一方薫自身もそれほど悪い気はしていない。
「あっ、ごめんね…ちょっと条件反射でつい…」
「小山内…とりあえず今日はあんたとデートだから…」
そう言って薫は小山内の手を握った…
ちょっ…え?これ何?どゆこと?かおりちゃんから俺の手を握ってくるなんて…キセキ!?やっぱかおりちゃん俺に惚れたな?よし、行ける!行けるぞ!今日こそかおりちゃんのハートゲットだぜ!
その時
「おはよう、薫~!」
理佳子が背後から薫に声をかける。
「おはよう、理佳。久しぶりだね」
「そうだね。転校してから会ってないもんね」
そして理佳子は小山内清に向かって
「この間は本当にありがとうございました」
そう言って深々頭を下げた。小山内は照れながら
「いや、大丈夫だよ!相棒とその彼女の為だから」
「本当にありがとな」
黒崎天斗もそう言った。薫は…この三人に既に面識があることに少し複雑な想いを巡らせる。
「小山内君ね、この前私がたかと君に会いたかった時にわざわざバイクで連れてきてくれたの。凄く良い人だね」
「そうなんだ」
薫はサラッと答えたが…ずっと心の奥にくすぶる得たいの知れないモヤモヤに戸惑う。何だろう…理佳子が嬉しそうなのに何か引っかかるようなこの感じ…何か…心が…ざわつく…
「重森…いろいろありがとな」
ドクン…
薫は妙な感覚に陥る。天斗から言葉をかけられた瞬間に一瞬だけ鼓動が高鳴った。

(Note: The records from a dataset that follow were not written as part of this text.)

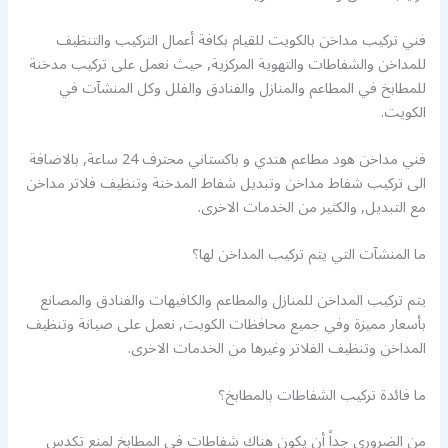
فني تركيب مداخن بالكويت للقيام بكافة أعمال التركيب والتنظيف
للمداخن والشفاطات والتهوية المركزية, حيث نعمل على تركيب مدخنة
للمطابخ في المطاعم والمنازل والفنادق والفلل وكل المنشآت في
الكويت.
فني مداخن هود مطاعم هندي و باكستاني محترف 24 ساعة, بالاضافة
الى تركيب شفاط مداخن وتبديل شفاط المدخنة وتنظيف فلاتر مداخن
مع التبديل, والكثير من الخدمات الاخرى.
ما المنشآت التي يتم تركيب المداخن لها؟
يتم تركيب المداخن للمنازل والمطاعم والكافيهات والفنادق والمصانع
بأسعار مميزة وفي جميع محافظات الكويت, نعمل على صيانة وتنظيف
المداخن وتنظيف الفلاتر وغيرها من الخدمات الاخرى.
ما فائدة تركيب الشفاطات بالمطابخ؟
من الضروري جداً أن يكون هناك شفاطات في المطابخ لمنع تكدس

小山内にお姫様抱っこされてもこんな感覚は無かったのに…なぜたかとに声をかけられただけでそうなったのか…もう自分で自分がわからなくなっている。
「てか、重森、小山内と手なんか繋いじゃって!もしかしてもう付き合ってんのか?」
小山内がチラッと薫をみて
「実はだなぁ…」
「それはない!」
薫が小山内の言いかけた言葉をピシャリと遮った。その瞬間小山内は泣き崩れそうな表情になった。それを見て理佳子は大爆笑してる。
「楽しいね。そういうとこ薫らしいし」
「さぁ、そろそろ行こうか。バスで遊園地だな」
天斗がそう切り出して一行はバス停に向かって歩き出す。バスで20分ほど走ったところで目的地に到着した。四人はチケットを買い入場した。薫はずっと自分の中の得たいの知れないモヤモヤのことを考えている。
これは…何?ハッキリわからなくてちょっとイライラするなぁ…認めたくない自分の中の気持ちとの葛藤に薫はイライラしていた。
たかとは理佳のもの…それは重々わかっている。なのに…それが何故か素直に喜べない自分…まさか…そんなこと…あるわけないよね?